Create space around a center frame by sliding the frames towards the outside. Then, when you pull up the frame to inspect it, you will not harm many bees. Pull out the frame and inspect both sides while you hold the frame above the hive, in the event the queen falls off. It is better for her to fall into the hive than onto the grass or into the dirt.
When you have briefly looked at the frame, place it back into the hive in the exact same location and same orientation in which you found it. Proceed to the next frame. If you need to mark the frames with a felt pen, indicating which ends face the entrance of the hive, do so, so you do not spin the frames. Bees are oriented to the sun and you do not want to reorganize the frames or change their organization. The bees know what they are doing when they set up the inside of the hive, including the nursery (the brood), the honey and nectar. It is not a good idea for you to be reorganizing the frames. So put them back in the exact same order and exact same direction each time you inspect your hive.

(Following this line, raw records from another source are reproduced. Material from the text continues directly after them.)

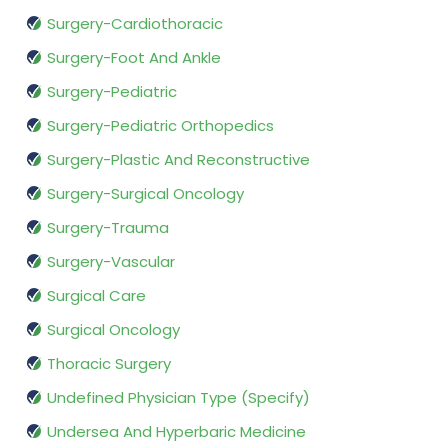
Surgery-Cardiothoracic
Surgery-Foot And Ankle
Surgery-Pediatric
Surgery-Pediatric Orthopedics
Surgery-Plastic And Reconstructive
Surgery-Surgical Oncology
Surgery-Trauma
Surgery-Vascular
Surgical Care
Surgical Oncology
Thoracic Surgery
Undefined Physician Type (Specify)
Undersea And Hyperbaric Medicine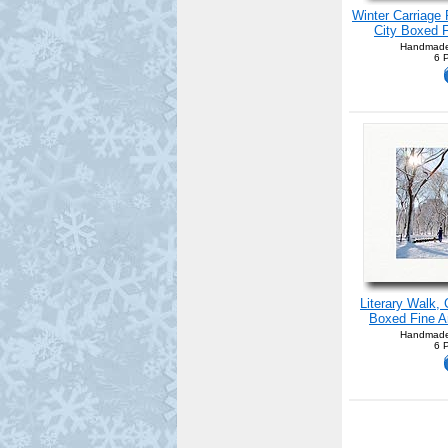
Winter Carriage 
City Boxed F
Handmade
6 
Literary Walk,
Boxed Fine Ar
Handmade
6 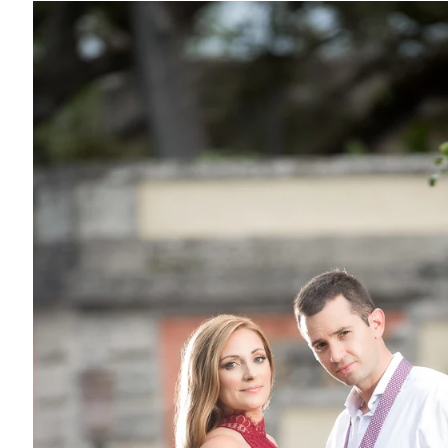
so plays a big role. Here are some shoots that involved the c
ct
. Now, I know this is a popular location for a lot of photogra
not that I don't like it.. it's that it's SUCH a PITA to deal with
 kinda "follow me" in their car and we have to drive slow block,
ll the gear, and shoot. Back in the car, same thing etc.. So in 
 has a negative effect. The other thing that I don't like.. is t
never I have a shoot. LOL. Events happen all the time, and th
n the way etc.). The only thing I guess that I do like about it, i
 change from time to time, so that is nice and keeps it a bit int
lings, this is one very popular place for Engagement Photos i
 sessions for you to check out:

Look at each of the frames. You will most likely see eggs and larvae. This means you have an active, laying queen. It is not necessary to spot the queen. In fact, most times, you do not actually see the queen. You have confirmed you have a vital queen that is in the hive, laying. Now close up the hive and let the bees go back to work. It is a good idea not to have the hive open at this stage for more than l0 minutes or so, as you can chill the brood.
After you close up the hive, it is a good idea to make notes, indicating the date and what you saw inside the hive, anything you will do differently to prepare yourself and your “bee box or kit” for the next time you conduct an inspection.

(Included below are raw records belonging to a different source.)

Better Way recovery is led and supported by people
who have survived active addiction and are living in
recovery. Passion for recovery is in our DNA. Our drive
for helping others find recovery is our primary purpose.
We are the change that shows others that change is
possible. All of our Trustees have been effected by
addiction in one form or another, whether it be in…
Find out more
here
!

I like to keep all my tools and smokers inside a metal can with a lid. Even if your smoker is still hot, you can plug the end, extinguishing the burning smoker fuel, and place it safely inside the metal can, without fear of catching something on fire. If you are in a dry, grassy area, be prepared to put out any fire and be very careful with your smoker to avoid such a situation. Your smoker remains very hot for a very long time.
Congratulations, you have completed your first successful inspection!